The bill passed last week strikes down the STOCK Act’s requirement that financial records of some 28,000 federal officials–which are already publicly available in paper form–be made available online via searchable databases. Government watchdog groups say this provision would have increased transparency and helped root out potential financial conflicts of interest and cronyism in government deals, grants, and contracts.
Federal workers fiercely opposed the transparency measure. In a dramatic letter, a bipartisan roster of former senior federal officials warned that making records that are already public record accessible in a digitized, searchable format posed a dangerous threat to national security that could be a “jackpot” for “enemies of the United States intent on finding security vulnerabilities they can exploit.”
Government watchdog groups slammed the gutting of the STOCK Act, claiming the reversal of the act was based on scaremongering and was an effort by Washington insiders to protect one another and keep taxpayers in the dark.

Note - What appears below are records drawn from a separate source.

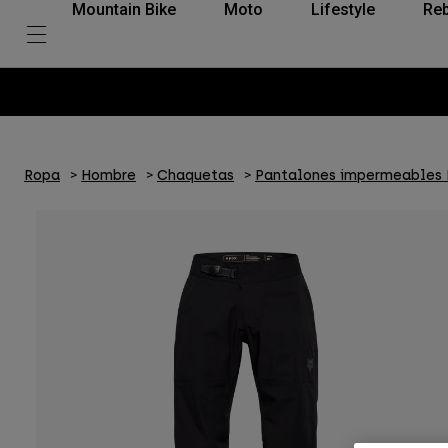
Mountain Bike
Moto
Lifestyle
Reb
Ropa
Hombre
Chaquetas
Pantalones impermeables 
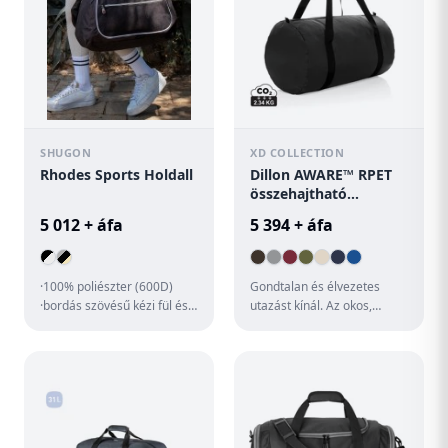
SHUGON
XD COLLECTION
Rhodes Sports Holdall
Dillon AWARE™ RPET
összehajtható
sporttáska
5 012 + áfa
5 394 + áfa
·100% poliészter (600D)
Gondtalan és élvezetes
·bordás szövésű kézi fül és
utazást kínál. Az okos,
bordás, állítható vállpánt
összecsomagolható
·egy főrekesz ·elöl ...
kialakításnak köszönhetően
könnyen ...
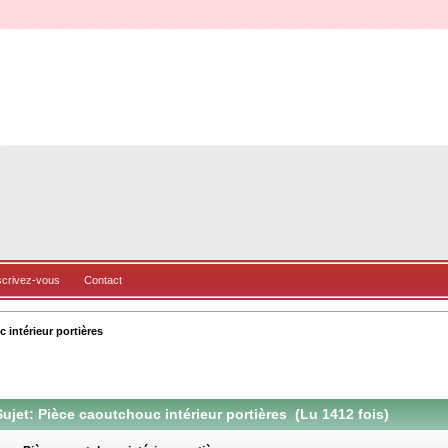
scrivez-vous
Contact
 intérieur portières 
ujet: Pièce caoutchouc intérieur portières (Lu 1412 fois)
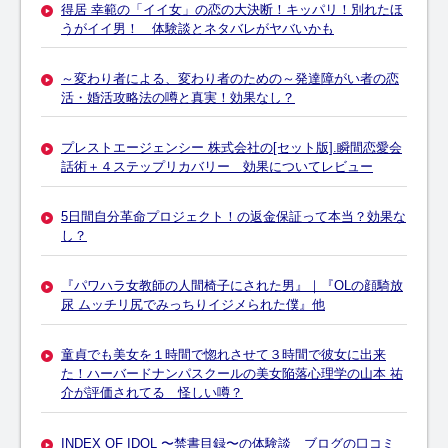
得居 幸範の「イイ女」の恋の大決断！キッパリ！別れたほ
うがイイ男！ 体験談とネタバレがヤバいかも
～変わり者による、変わり者のための～発達障がい者の恋
活・婚活攻略法の噂と真実！効果なし？
プレストエージェンシー 株式会社の[セット版].瞬間恋愛会
話術＋４ステップリカバリー 効果についてレビュー
5日間自分革命プロジェクト！の返金保証って本当？効果な
し？
『パワハラ女教師の人間椅子にされた男』｜『OLの顔騎放
尿 ムッチリ尻でみっちりイジメられた僕』他
童貞でも美女を１時間で惚れさせて３時間で彼女に出来
た！ハーバードナンパスクールの美女陥落心理学の山本 祐
介が評価されてる 怪しい噂？
INDEX OF IDOL 〜禁書目録〜の体験談 ブログの口コミ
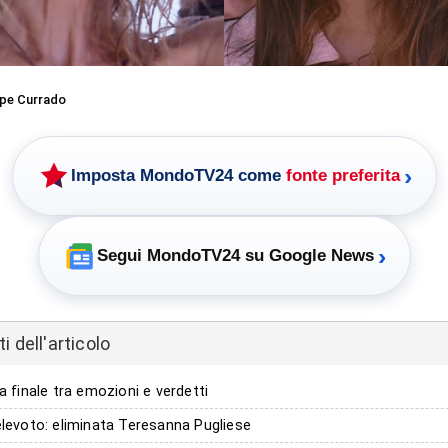
pe Currado
›
Imposta MondoTV24 come
fonte preferita
›
Segui MondoTV24 su Google News
 dell'articolo
ta finale tra emozioni e verdetti
elevoto: eliminata Teresanna Pugliese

“Continuing to obscure the contents of these reports by eliminating the database requirements is unnecessary and uncalled for,” said Dan Auble of the Center for Responsive Politics. “The filings of federal employees are and for many years have been available as part of the public record.”
“In this day and age, publicly disclosed should mean available online,” he reasoned.
Lisa Rosenberg of the Sunlight Foundation agreed: “Security through obscurity as a justification to repeal the transparency provisions of the STOCK Act starts us down a slippery slope where any government action or information could be taken offline in the name of safety.”
Overwhelming bipartisan support for the STOCK Act emerged in 2011 after the publication of the book Throw Them All Out by Government Accountability Institute President Peter Schweizer revealed that members of Congress were using nonpublic information to enrich themselves.
Schweizer’s book prompted a 60 Minutes investigation that produced an explosive exchange between CBS veteran reporter Steve Kroft and Rep. Nancy Pelosi (D-CA) over a Visa IPO she and her husband gained access to. The investment helped the Pelosis bag a 203% rate of return on a $1 million to $5 million purchase of Visa stock (politicians are required to report investments in ranges, not exact amounts).
Pelosi denied any wrongdoing in the deal.